Don't you mean "the more it would cost if one wanted a landlord, which may mean that landlords go out of business"? You can't just say that because of government regulation of a business which results in increased costs that the result will be the consumer simply has to tolerate the increase in cost. That might not happen. Instead the consumer may simply stop consuming that particular thing. You might as well say that because the government regulates business so much, foreign countries will simply have to pay more for our goods and services. Errrmmmmm.... No. What happens usually is that they don't buy them any more at the inflated price, and either margins have to fall, or businesses have to say bye bye.

And guess what else? Higher rents = higher house prices. If you had a brain cell between you, you'd know that already.

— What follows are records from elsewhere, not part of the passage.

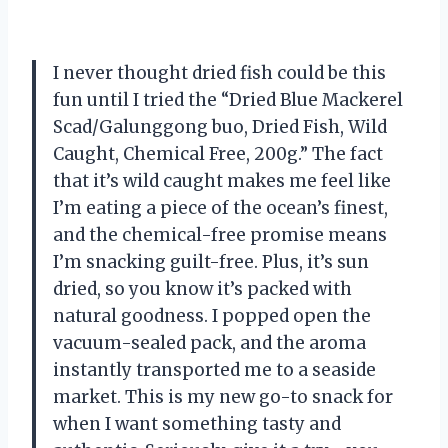
I never thought dried fish could be this
fun until I tried the “Dried Blue Mackerel
Scad/Galunggong buo, Dried Fish, Wild
Caught, Chemical Free, 200g.” The fact
that it’s wild caught makes me feel like
I’m eating a piece of the ocean’s finest,
and the chemical-free promise means
I’m snacking guilt-free. Plus, it’s sun
dried, so you know it’s packed with
natural goodness. I popped open the
vacuum-sealed pack, and the aroma
instantly transported me to a seaside
market. This is my new go-to snack for
when I want something tasty and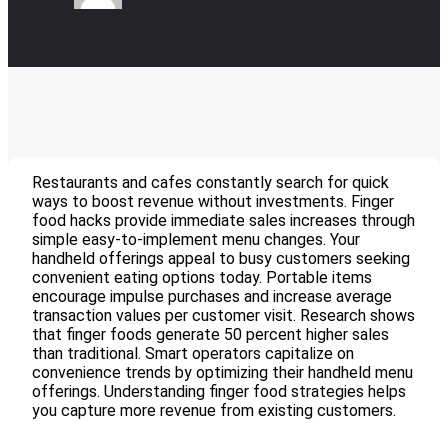
Restaurants and cafes constantly search for quick
ways to boost revenue without investments. Finger
food hacks provide immediate sales increases through
simple easy-to-implement menu changes. Your
handheld offerings appeal to busy customers seeking
convenient eating options today. Portable items
encourage impulse purchases and increase average
transaction values per customer visit. Research shows
that finger foods generate 50 percent higher sales
than traditional. Smart operators capitalize on
convenience trends by optimizing their handheld menu
offerings. Understanding finger food strategies helps
you capture more revenue from existing customers.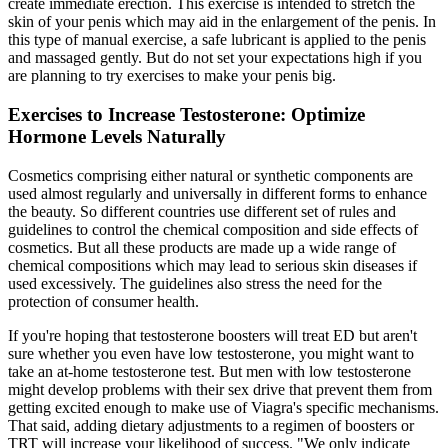
create immediate erection. This exercise is intended to stretch the
skin of your penis which may aid in the enlargement of the penis. In
this type of manual exercise, a safe lubricant is applied to the penis
and massaged gently. But do not set your expectations high if you
are planning to try exercises to make your penis big.
Exercises to Increase Testosterone: Optimize
Hormone Levels Naturally
Cosmetics comprising either natural or synthetic components are
used almost regularly and universally in different forms to enhance
the beauty. So different countries use different set of rules and
guidelines to control the chemical composition and side effects of
cosmetics. But all these products are made up a wide range of
chemical compositions which may lead to serious skin diseases if
used excessively. The guidelines also stress the need for the
protection of consumer health.
If you're hoping that testosterone boosters will treat ED but aren't
sure whether you even have low testosterone, you might want to
take an at-home testosterone test. But men with low testosterone
might develop problems with their sex drive that prevent them from
getting excited enough to make use of Viagra's specific mechanisms.
That said, adding dietary adjustments to a regimen of boosters or
TRT will increase your likelihood of success. "We only indicate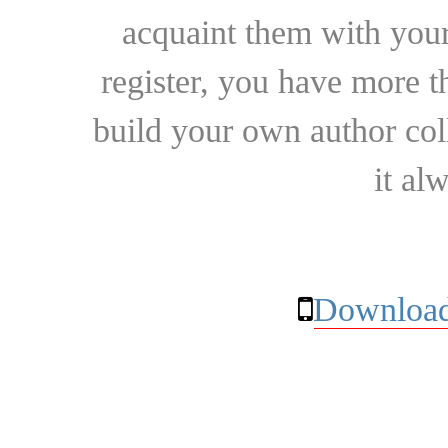
acquaint them with your
register, you have more t
build your own author collec
it al
Download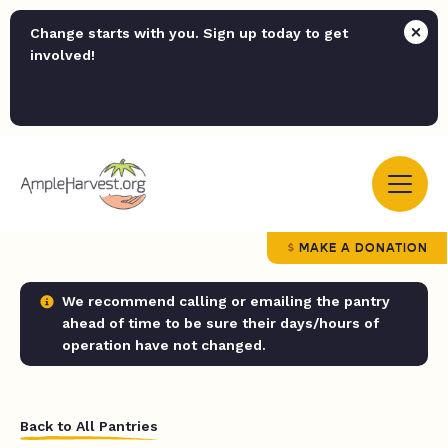
Change starts with you. Sign up today to get
involved!
MAKE A DONATION
We recommend calling or emailing the pantry
ahead of time to be sure their days/hours of
operation have not changed.
Back to All Pantries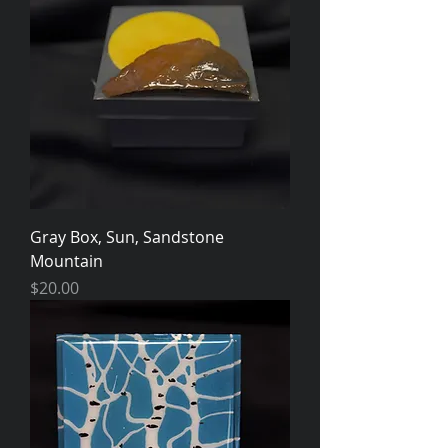
Gray Box, Sun, Sandstone
Mountain
Price
$20.00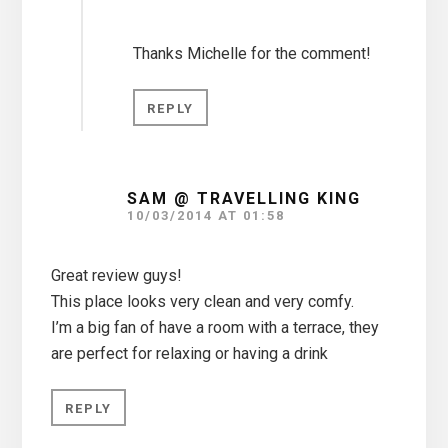
Thanks Michelle for the comment!
REPLY
SAM @ TRAVELLING KING
10/03/2014 AT 01:58
Great review guys!
This place looks very clean and very comfy.
I’m a big fan of have a room with a terrace, they
are perfect for relaxing or having a drink
REPLY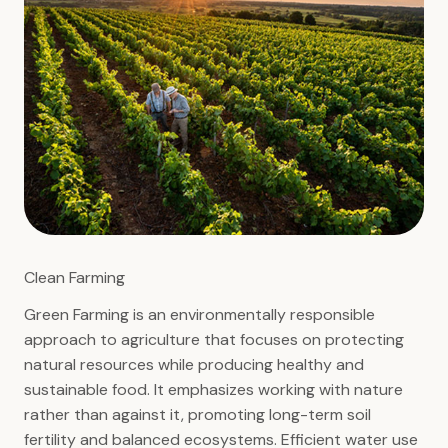
Clean Farming
Green Farming is an environmentally responsible
approach to agriculture that focuses on protecting
natural resources while producing healthy and
sustainable food. It emphasizes working with nature
rather than against it, promoting long-term soil
fertility and balanced ecosystems. Efficient water use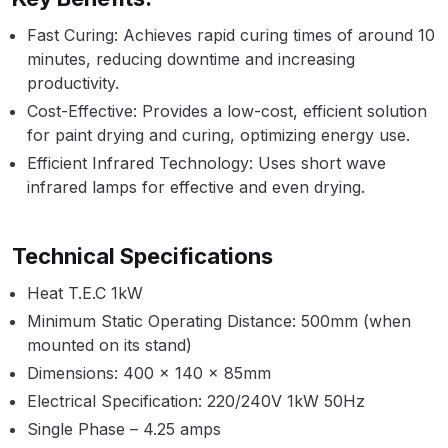
Breakdown
Fast Curing: Achieves rapid curing times of around 10
minutes, reducing downtime and increasing
Binks DeVilbiss GTi PRO Lite
productivity.
Pressure Spray Gun Spare Parts
Breakdown
Cost-Effective: Provides a low-cost, efficient solution
for paint drying and curing, optimizing energy use.
Binks DeVilbiss GTi PRO Lite
Efficient Infrared Technology: Uses short wave
infrared lamps for effective and even drying.
Suction Spray Gun Spare Parts
Breakdown
Technical Specifications
Binks DeVilbiss JGA PRO
Conventional Pressure Spray Gun
Heat T.E.C 1kW
Spare Parts Breakdown
Minimum Static Operating Distance: 500mm (when
mounted on its stand)
Binks DeVilbiss JGA PRO
Dimensions: 400 x 140 x 85mm
Conventional Suction Spray Gun
Electrical Specification: 220/240V 1kW 50Hz
Spare Parts Breakdown
Single Phase – 4.25 amps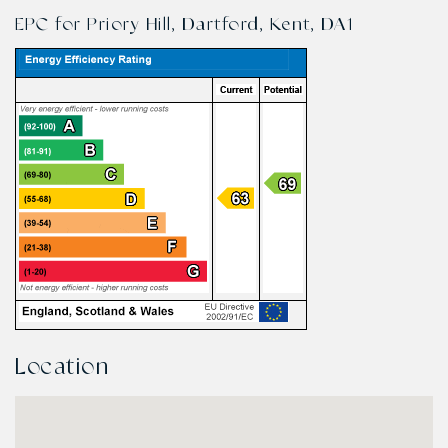
EPC for Priory Hill, Dartford, Kent, DA1
Location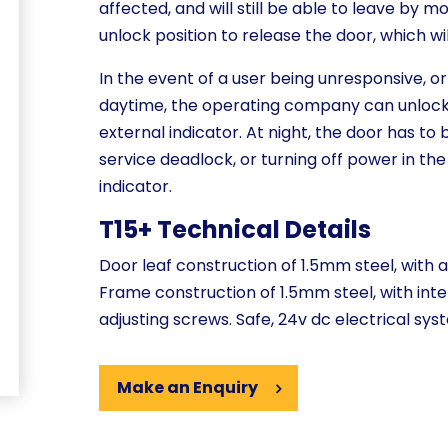
affected, and will still be able to leave by m
unlock position to release the door, which w
In the event of a user being unresponsive, or
daytime, the operating company can unlock 
external indicator. At night, the door has to
service deadlock, or turning off power in the
indicator.
T15+ Technical Details
Door leaf construction of 1.5mm steel, with a
Frame construction of 1.5mm steel, with inte
adjusting screws. Safe, 24v dc electrical sys
Make an Enquiry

How can you say that? It doesn't follow logically at all. It might be true, but it is in no way guaranteed. How about this as a counter argument:

Properties that are no longer able to be rented out suddenly become a millstone, unable to generate income. They have to be sold, in a forced or at least pressured sale. A lot of properties appear on the market because of this. House prices drop dramatically as a result. A lot of the former renters take the opportunity to "get on the boat" (I know you'll like that analogy!) The number of people requiring properties to rent falls, to roughly match the fall in the number of properties available to rent. Thus rents have to stay roughly where they are.

Surely that's another possibility? (And in my opinion a more likely one). My point is, what's important is the way the numbers balance out. Just by describing a possible mechanism, you don't prove that it will happen, you just outline one of the possibilities. If you want to convince us of your preferred scenario, you need to supply more reasons why the other possibilities are wrong.

(By the way I don't rent, so I'm not emotionally involved in this particular argument).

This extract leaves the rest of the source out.